_Given data_
<<<<

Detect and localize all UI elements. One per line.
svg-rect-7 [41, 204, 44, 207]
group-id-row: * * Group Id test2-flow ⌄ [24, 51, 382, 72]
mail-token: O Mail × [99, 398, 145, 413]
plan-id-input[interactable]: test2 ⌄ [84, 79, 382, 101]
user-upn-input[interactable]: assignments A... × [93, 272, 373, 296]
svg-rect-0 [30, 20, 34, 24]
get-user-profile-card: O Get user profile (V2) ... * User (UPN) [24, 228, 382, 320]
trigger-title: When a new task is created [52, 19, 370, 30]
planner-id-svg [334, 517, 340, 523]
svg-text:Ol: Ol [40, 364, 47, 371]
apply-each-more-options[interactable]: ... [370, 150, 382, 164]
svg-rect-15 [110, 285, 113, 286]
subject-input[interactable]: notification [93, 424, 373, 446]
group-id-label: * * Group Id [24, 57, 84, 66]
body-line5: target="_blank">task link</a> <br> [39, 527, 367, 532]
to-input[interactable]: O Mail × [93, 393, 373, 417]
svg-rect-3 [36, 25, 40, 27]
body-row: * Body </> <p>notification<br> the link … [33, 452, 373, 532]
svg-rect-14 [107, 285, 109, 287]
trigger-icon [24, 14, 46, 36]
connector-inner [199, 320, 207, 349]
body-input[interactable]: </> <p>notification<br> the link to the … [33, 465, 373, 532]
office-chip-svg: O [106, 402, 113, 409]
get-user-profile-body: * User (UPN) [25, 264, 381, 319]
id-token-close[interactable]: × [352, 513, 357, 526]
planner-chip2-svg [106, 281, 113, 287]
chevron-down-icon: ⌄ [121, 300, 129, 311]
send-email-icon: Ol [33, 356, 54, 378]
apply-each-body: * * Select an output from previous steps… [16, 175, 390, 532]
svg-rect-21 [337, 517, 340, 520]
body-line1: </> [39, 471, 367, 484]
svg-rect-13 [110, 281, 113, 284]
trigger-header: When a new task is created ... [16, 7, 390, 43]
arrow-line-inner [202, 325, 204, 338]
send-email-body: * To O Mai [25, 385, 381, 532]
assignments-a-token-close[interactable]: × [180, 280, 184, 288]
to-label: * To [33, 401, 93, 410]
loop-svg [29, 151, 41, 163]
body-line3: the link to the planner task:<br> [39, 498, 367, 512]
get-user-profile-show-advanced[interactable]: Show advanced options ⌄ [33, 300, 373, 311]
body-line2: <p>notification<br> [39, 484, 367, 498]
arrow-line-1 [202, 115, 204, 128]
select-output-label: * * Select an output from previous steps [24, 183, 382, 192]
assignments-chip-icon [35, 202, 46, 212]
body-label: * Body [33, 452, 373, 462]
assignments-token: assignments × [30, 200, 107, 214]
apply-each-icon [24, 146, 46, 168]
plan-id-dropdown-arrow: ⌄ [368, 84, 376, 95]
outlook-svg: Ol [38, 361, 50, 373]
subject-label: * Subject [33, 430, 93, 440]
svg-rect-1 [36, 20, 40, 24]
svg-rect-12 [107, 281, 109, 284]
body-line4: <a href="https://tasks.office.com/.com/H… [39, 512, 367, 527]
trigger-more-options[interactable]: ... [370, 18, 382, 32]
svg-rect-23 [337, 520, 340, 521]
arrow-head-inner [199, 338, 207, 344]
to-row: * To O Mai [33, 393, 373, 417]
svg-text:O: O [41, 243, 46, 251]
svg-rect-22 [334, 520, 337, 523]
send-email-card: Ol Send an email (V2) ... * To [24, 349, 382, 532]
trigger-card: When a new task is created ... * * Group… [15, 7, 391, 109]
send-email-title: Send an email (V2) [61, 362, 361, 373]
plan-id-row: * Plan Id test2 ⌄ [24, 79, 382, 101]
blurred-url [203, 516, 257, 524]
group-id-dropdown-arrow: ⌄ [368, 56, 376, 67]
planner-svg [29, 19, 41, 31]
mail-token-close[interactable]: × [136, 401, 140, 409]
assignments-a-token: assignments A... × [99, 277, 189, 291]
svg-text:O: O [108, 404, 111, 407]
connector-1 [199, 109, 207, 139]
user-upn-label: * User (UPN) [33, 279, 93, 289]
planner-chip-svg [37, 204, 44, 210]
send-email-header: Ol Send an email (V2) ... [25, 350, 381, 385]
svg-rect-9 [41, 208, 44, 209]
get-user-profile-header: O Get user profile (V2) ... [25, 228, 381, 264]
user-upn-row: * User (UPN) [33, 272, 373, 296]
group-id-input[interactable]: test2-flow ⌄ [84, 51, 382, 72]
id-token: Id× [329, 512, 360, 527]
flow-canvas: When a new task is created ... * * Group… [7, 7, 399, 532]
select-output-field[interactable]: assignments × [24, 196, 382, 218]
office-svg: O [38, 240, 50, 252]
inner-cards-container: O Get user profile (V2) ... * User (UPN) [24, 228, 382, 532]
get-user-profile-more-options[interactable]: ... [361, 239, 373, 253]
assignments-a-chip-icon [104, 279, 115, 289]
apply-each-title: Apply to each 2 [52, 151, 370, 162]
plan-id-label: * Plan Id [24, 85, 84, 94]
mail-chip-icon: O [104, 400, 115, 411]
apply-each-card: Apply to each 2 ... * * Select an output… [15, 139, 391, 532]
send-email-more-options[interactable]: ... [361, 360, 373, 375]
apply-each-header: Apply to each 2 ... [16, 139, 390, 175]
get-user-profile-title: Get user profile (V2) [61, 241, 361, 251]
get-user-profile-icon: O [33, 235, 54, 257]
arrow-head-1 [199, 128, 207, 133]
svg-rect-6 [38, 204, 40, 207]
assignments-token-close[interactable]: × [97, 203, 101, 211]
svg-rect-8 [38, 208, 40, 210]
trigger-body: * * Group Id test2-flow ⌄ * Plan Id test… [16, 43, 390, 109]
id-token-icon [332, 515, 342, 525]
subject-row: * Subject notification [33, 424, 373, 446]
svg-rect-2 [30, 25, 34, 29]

>>>>

_Task instructions_
Output every line of the listing word for word.

_Reply_
Detect and localize all UI elements. One per line.
svg-rect-7 [41, 204, 44, 207]
group-id-row: * * Group Id test2-flow ⌄ [24, 51, 382, 72]
mail-token: O Mail × [99, 398, 145, 413]
plan-id-input[interactable]: test2 ⌄ [84, 79, 382, 101]
user-upn-input[interactable]: assignments A... × [93, 272, 373, 296]
svg-rect-0 [30, 20, 34, 24]
get-user-profile-card: O Get user profile (V2) ... * User (UPN) [24, 228, 382, 320]
trigger-title: When a new task is created [52, 19, 370, 30]
planner-id-svg [334, 517, 340, 523]
svg-text:Ol: Ol [40, 364, 47, 371]
apply-each-more-options[interactable]: ... [370, 150, 382, 164]
svg-rect-15 [110, 285, 113, 286]
subject-input[interactable]: notification [93, 424, 373, 446]
group-id-label: * * Group Id [24, 57, 84, 66]
body-line5: target="_blank">task link</a> <br> [39, 527, 367, 532]
to-input[interactable]: O Mail × [93, 393, 373, 417]
svg-rect-3 [36, 25, 40, 27]
body-row: * Body </> <p>notification<br> the link … [33, 452, 373, 532]
svg-rect-14 [107, 285, 109, 287]
trigger-icon [24, 14, 46, 36]
connector-inner [199, 320, 207, 349]
body-input[interactable]: </> <p>notification<br> the link to the … [33, 465, 373, 532]
office-chip-svg: O [106, 402, 113, 409]
get-user-profile-body: * User (UPN) [25, 264, 381, 319]
id-token-close[interactable]: × [352, 513, 357, 526]
planner-chip2-svg [106, 281, 113, 287]
chevron-down-icon: ⌄ [121, 300, 129, 311]
send-email-icon: Ol [33, 356, 54, 378]
apply-each-body: * * Select an output from previous steps… [16, 175, 390, 532]
svg-rect-21 [337, 517, 340, 520]
body-line1: </> [39, 471, 367, 484]
svg-rect-13 [110, 281, 113, 284]
trigger-header: When a new task is created ... [16, 7, 390, 43]
arrow-line-inner [202, 325, 204, 338]
send-email-body: * To O Mai [25, 385, 381, 532]
assignments-a-token-close[interactable]: × [180, 280, 184, 288]
to-label: * To [33, 401, 93, 410]
loop-svg [29, 151, 41, 163]
body-line3: the link to the planner task:<br> [39, 498, 367, 512]
get-user-profile-show-advanced[interactable]: Show advanced options ⌄ [33, 300, 373, 311]
body-line2: <p>notification<br> [39, 484, 367, 498]
arrow-line-1 [202, 115, 204, 128]
select-output-label: * * Select an output from previous steps [24, 183, 382, 192]
assignments-chip-icon [35, 202, 46, 212]
body-label: * Body [33, 452, 373, 462]
assignments-token: assignments × [30, 200, 107, 214]
apply-each-icon [24, 146, 46, 168]
plan-id-dropdown-arrow: ⌄ [368, 84, 376, 95]
outlook-svg: Ol [38, 361, 50, 373]
subject-label: * Subject [33, 430, 93, 440]
svg-rect-1 [36, 20, 40, 24]
svg-rect-12 [107, 281, 109, 284]
body-line4: <a href="https://tasks.office.com/.com/H… [39, 512, 367, 527]
trigger-more-options[interactable]: ... [370, 18, 382, 32]
svg-rect-23 [337, 520, 340, 521]
arrow-head-inner [199, 338, 207, 344]
to-row: * To O Mai [33, 393, 373, 417]
svg-text:O: O [41, 243, 46, 251]
svg-rect-22 [334, 520, 337, 523]
send-email-card: Ol Send an email (V2) ... * To [24, 349, 382, 532]
trigger-card: When a new task is created ... * * Group… [15, 7, 391, 109]
send-email-title: Send an email (V2) [61, 362, 361, 373]
plan-id-row: * Plan Id test2 ⌄ [24, 79, 382, 101]
blurred-url [203, 516, 257, 524]
group-id-dropdown-arrow: ⌄ [368, 56, 376, 67]
planner-svg [29, 19, 41, 31]
mail-token-close[interactable]: × [136, 401, 140, 409]
assignments-a-token: assignments A... × [99, 277, 189, 291]
svg-text:O: O [108, 404, 111, 407]
connector-1 [199, 109, 207, 139]
user-upn-label: * User (UPN) [33, 279, 93, 289]
planner-chip-svg [37, 204, 44, 210]
send-email-header: Ol Send an email (V2) ... [25, 350, 381, 385]
svg-rect-9 [41, 208, 44, 209]
get-user-profile-header: O Get user profile (V2) ... [25, 228, 381, 264]
user-upn-row: * User (UPN) [33, 272, 373, 296]
group-id-input[interactable]: test2-flow ⌄ [84, 51, 382, 72]
id-token: Id× [329, 512, 360, 527]
flow-canvas: When a new task is created ... * * Group… [7, 7, 399, 532]
select-output-field[interactable]: assignments × [24, 196, 382, 218]
office-svg: O [38, 240, 50, 252]
inner-cards-container: O Get user profile (V2) ... * User (UPN) [24, 228, 382, 532]
get-user-profile-more-options[interactable]: ... [361, 239, 373, 253]
assignments-a-chip-icon [104, 279, 115, 289]
apply-each-title: Apply to each 2 [52, 151, 370, 162]
plan-id-label: * Plan Id [24, 85, 84, 94]
mail-chip-icon: O [104, 400, 115, 411]
apply-each-card: Apply to each 2 ... * * Select an output… [15, 139, 391, 532]
send-email-more-options[interactable]: ... [361, 360, 373, 375]
apply-each-header: Apply to each 2 ... [16, 139, 390, 175]
get-user-profile-title: Get user profile (V2) [61, 241, 361, 251]
get-user-profile-icon: O [33, 235, 54, 257]
arrow-head-1 [199, 128, 207, 133]
svg-rect-6 [38, 204, 40, 207]
assignments-token-close[interactable]: × [97, 203, 101, 211]
svg-rect-8 [38, 208, 40, 210]
trigger-body: * * Group Id test2-flow ⌄ * Plan Id test… [16, 43, 390, 109]
id-token-icon [332, 515, 342, 525]
subject-row: * Subject notification [33, 424, 373, 446]
svg-rect-2 [30, 25, 34, 29]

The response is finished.